• **What you will do**
Apart from the pictures, every record here must be copied word for word.

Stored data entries
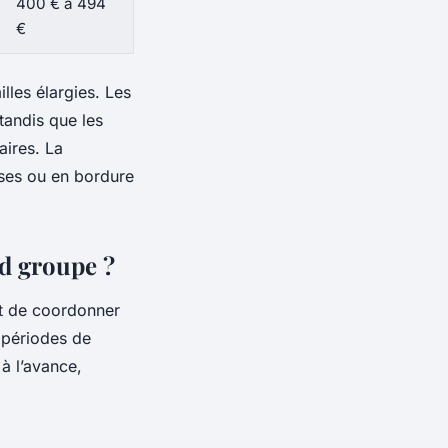
400 € à 494
€
illes élargies. Les
tandis que les
ires. La
ises ou en bordure
nd groupe ?
git de coordonner
 périodes de
à l’avance,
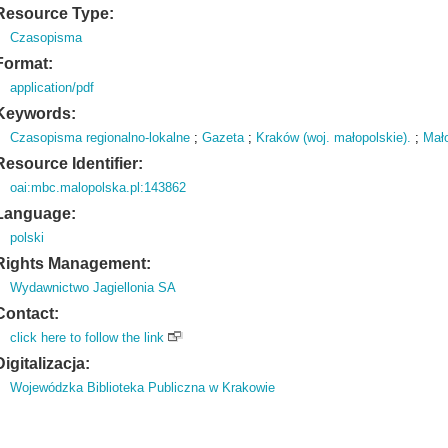
Resource Type:
Czasopisma
Format:
application/pdf
Keywords:
Czasopisma regionalno-lokalne
;
Gazeta
;
Kraków (woj. małopolskie).
;
Mał
Resource Identifier:
oai:mbc.malopolska.pl:143862
Language:
polski
Rights Management:
Wydawnictwo Jagiellonia SA
Contact:
click here to follow the link
Digitalizacja:
Wojewódzka Biblioteka Publiczna w Krakowie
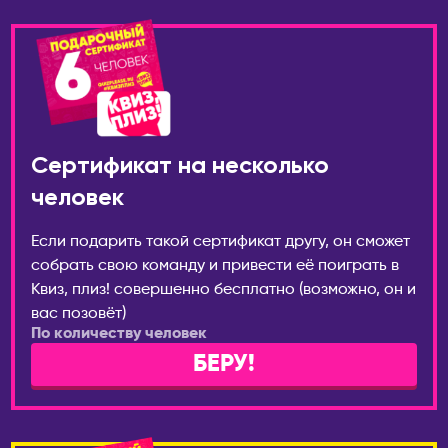
ГРУЗИЯ
Иваново
Батуми
Ижевск
Тбилиси
Инта
ИЗРАИЛЬ
Иркутск
Беэр-Шева
Йошкар-Ола
Иерусалим
Сертификат на несколько
Казань
Израиль
человек
Калининград
Кармиэль
Калуга
Если подарить такой сертификат другу, он сможет
Тель-Авив
Кемерово
собрать свою команду и привести её поиграть в
Хайфа
Киров
Квиз, плиз! совершенно бесплатно (возможно, он и
ИНДОНЕЗИЯ
вас позовёт)
Коломна
По количеству человек
Бали
Комсомольск-на-
БЕРУ!
Амуре
ИСПАНИЯ
Коряжма
Аликанте
Кострома
Барселона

• **The answer**
400 € à 494
€
illes élargies. Les
tandis que les
ires. La
ises ou en bordure
nd groupe ?
git de coordonner
 périodes de
à l’avance,
Resource Type:
Czasopisma
Format:
application/pdf
Keywords:
Czasopisma regionalno-lokalne
;
Gazeta
;
Kraków (woj. małopolskie).
;
Mał
Resource Identifier:
oai:mbc.malopolska.pl:143862
Language:
polski
Rights Management:
Wydawnictwo Jagiellonia SA
Contact:
click here to follow the link
Digitalizacja:
Wojewódzka Biblioteka Publiczna w Krakowie
ГРУЗИЯ
Иваново
Батуми
Ижевск
Тбилиси
Инта
ИЗРАИЛЬ
Иркутск
Беэр-Шева
Йошкар-Ола
Иерусалим
Сертификат на несколько
Казань
Израиль
человек
Калининград
Кармиэль
Калуга
Если подарить такой сертификат другу, он сможет
Тель-Авив
Кемерово
собрать свою команду и привести её поиграть в
Хайфа
Киров
Квиз, плиз! совершенно бесплатно (возможно, он и
ИНДОНЕЗИЯ
вас позовёт)
Коломна
По количеству человек
Бали
Комсомольск-на-
БЕРУ!
Амуре
ИСПАНИЯ
Коряжма
Аликанте
Кострома
Барселона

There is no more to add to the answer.